Reasons for Multiple Biologic and Targeted Synthetic Dmard Switching and Characteristics of Treatment Refractory Rheumatoid Arthritis

Abstract

Objective: Switching biologic and targeted synthetic DMARD (b/tsDMARD) medications occurs commonly in RA patients. We categorized reasons for b/tsDMARD switching and investigated characteristics associated with treatment refractory RA.

Methods: Within the Mass General Brigham RA electronic health record (EHR) cohort, we identified RA patients prescribed ≥1 TNF-α inhibitor (TNFi) between 2001-2017. From the subset prescribed ≥2 additional b/tsDMARDs, we randomly selected 400 patients for manual chart review to determine reasons for medication switching. We defined treatment refractory RA as not achieving low disease activity (<3 tender or swollen joints on <10mg of daily prednisone equivalent) on the first two b/tsDMARDs. We compared demographic, lifestyle, and clinical factors between treatment refractory RA and patients who initiated TNFi but were not treated with multiple b/tsDMARDs.
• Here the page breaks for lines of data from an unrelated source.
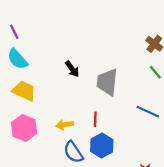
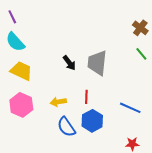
black arrow: (72, 69) -> (69, 63), moved
blue line: (148, 112) -> (130, 108), moved

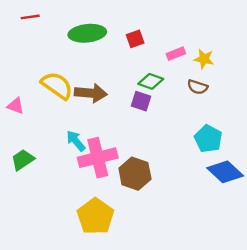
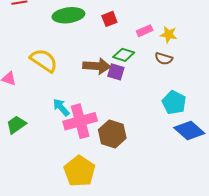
brown arrow: (91, 93) -> (97, 66), moved

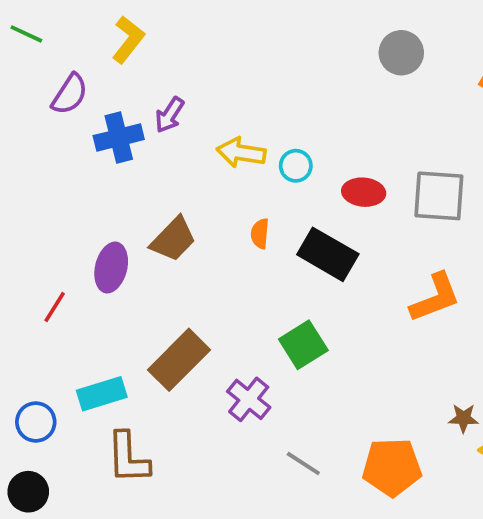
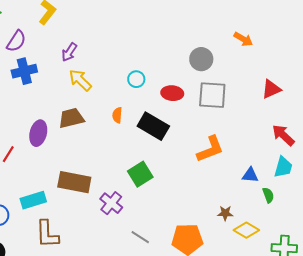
gray circle: (401, 53) -> (201, 59), moved
blue cross: (119, 138) -> (24, 71), moved
yellow arrow: (241, 153) -> (80, 80), moved, turned 35
brown trapezoid: (173, 239) -> (71, 118), turned -148
brown rectangle: (179, 360) -> (74, 182), turned 56

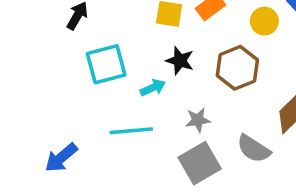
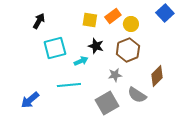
yellow circle: (264, 21) -> (131, 24), moved
gray star: (198, 120) -> (115, 75), moved

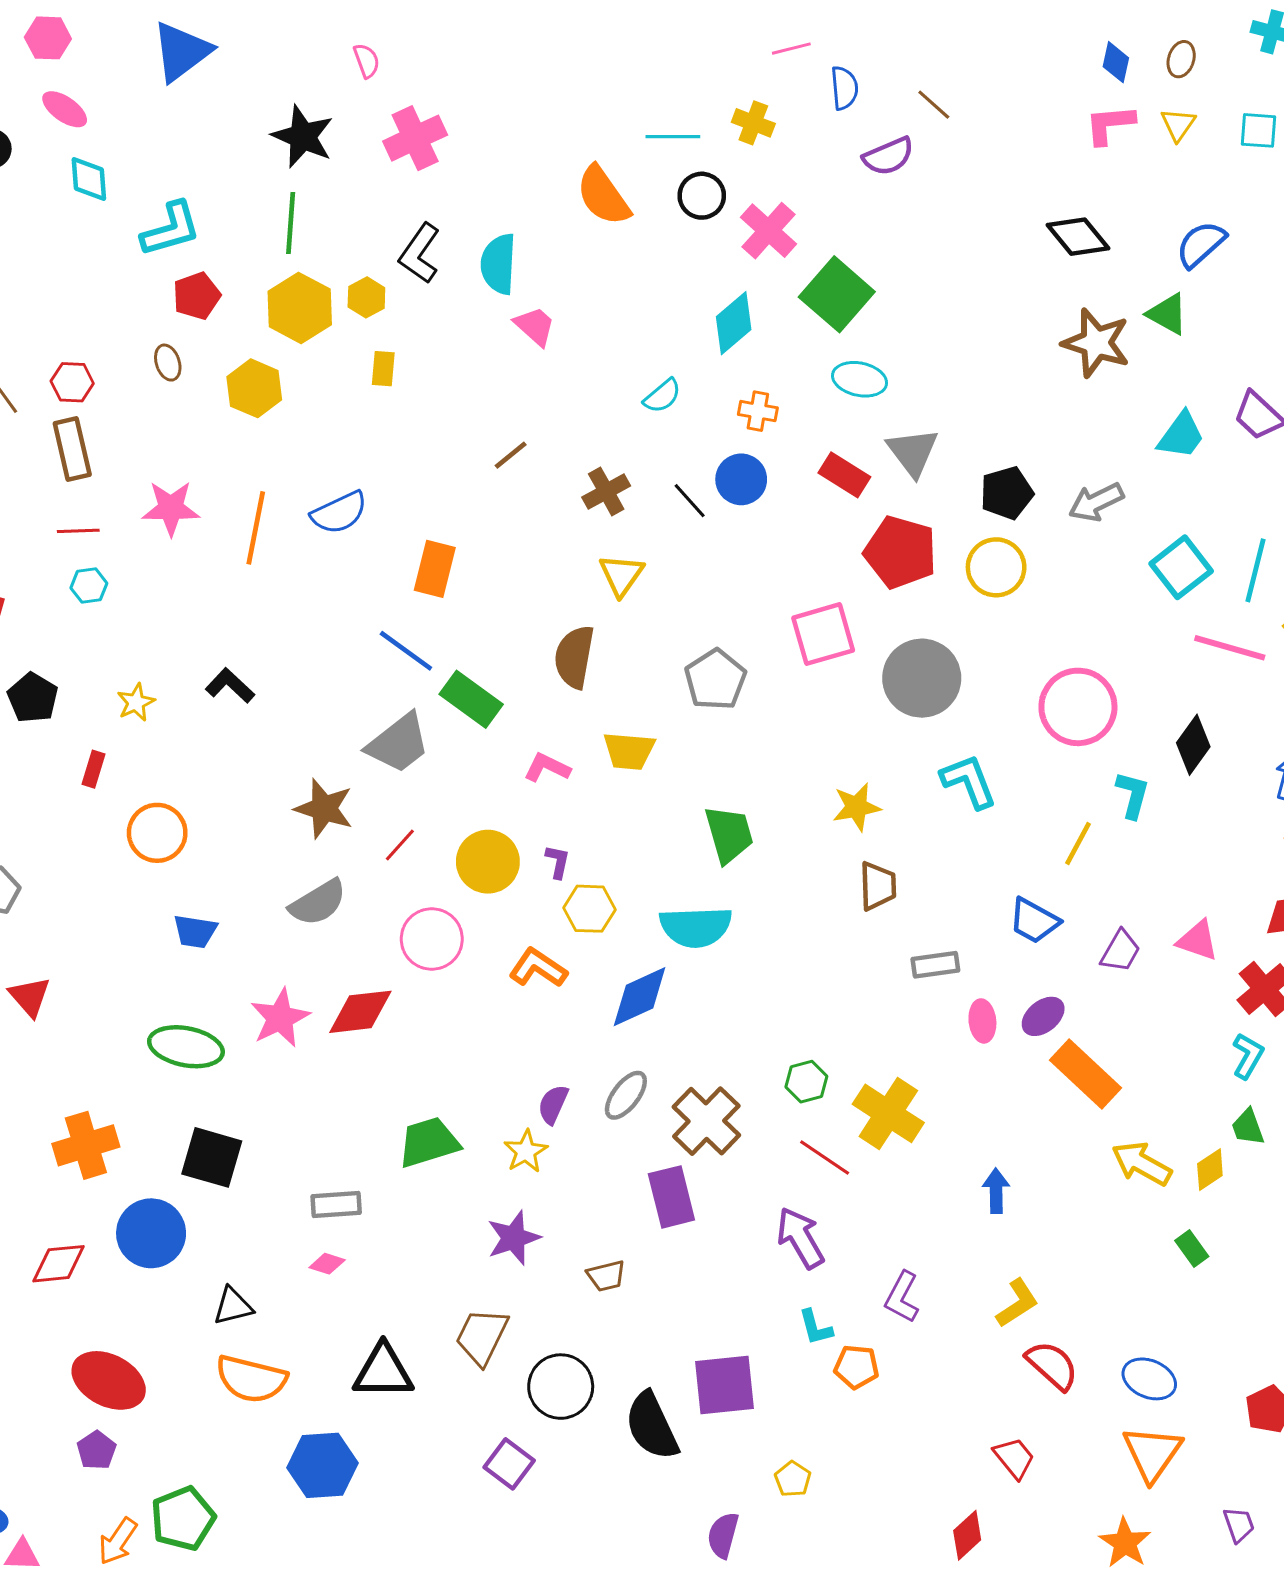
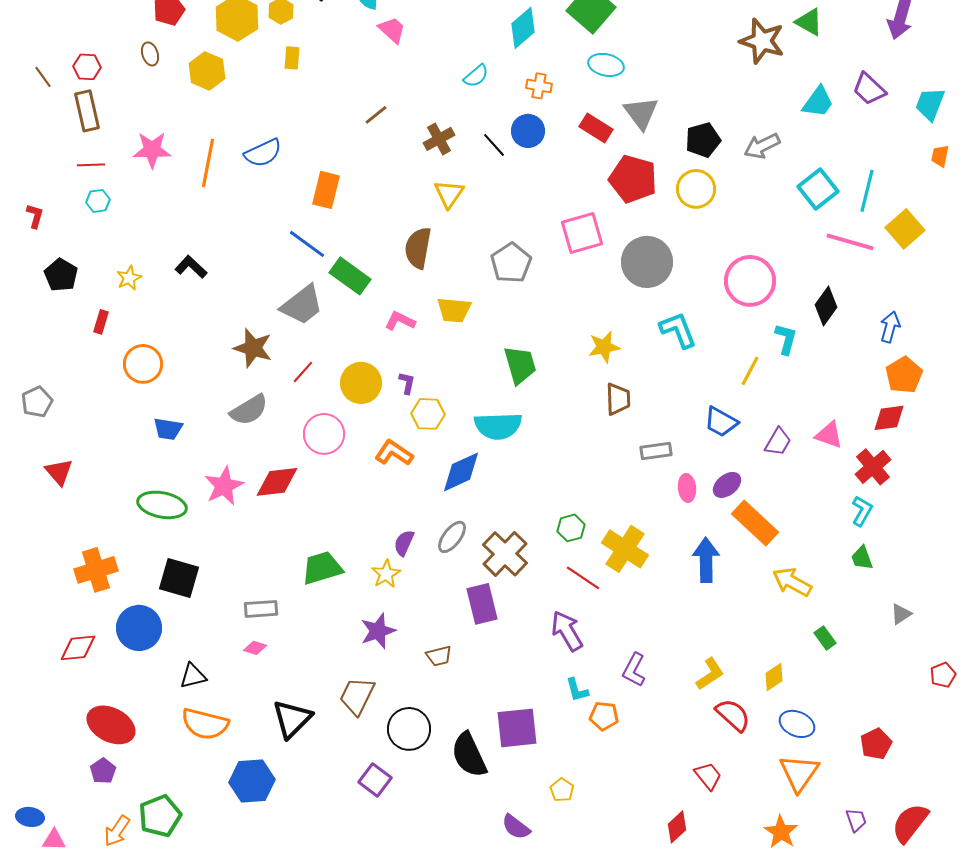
yellow diamond: (1210, 1170) -> (774, 677), moved
blue arrow: (996, 1191) -> (706, 560), moved, size x1.5
black triangle: (383, 1371) -> (292, 719), turned -45
purple semicircle: (723, 1535) -> (516, 827), turned -68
Results: We identified 5297 RA patients prescribed TNFi and 929 (33%) who were prescribed ≥2 additional b/tsDMARDs. The most common reasons for medication switching were loss of efficacy (39.2% of switches), primary inefficacy (32.0%), and non-allergic adverse events (10.5%). Of patients prescribed ≥3 b/tsDMARDs, 14% had treatment refractory RA. A higher proportion of treatment refractory RA patients were female (89.4% vs. 75.8%, p=0.047), but no other demographic, lifestyle, or RA clinical factors differentiated treatment refractory RA from TNFi initiators who did not require multiple b/tsDMARDs.

Conclusions: In a large EHR-based RA cohort, the most common reasons for b/tsDMARD switching were loss of efficacy, primary inefficacy, and nonallergic adverse events (e.g. infections, leukopenia, psoriasis). Clinical, demographic, and lifestyle factors were insufficient for differentiating b/tsDMARD responders from nonresponders.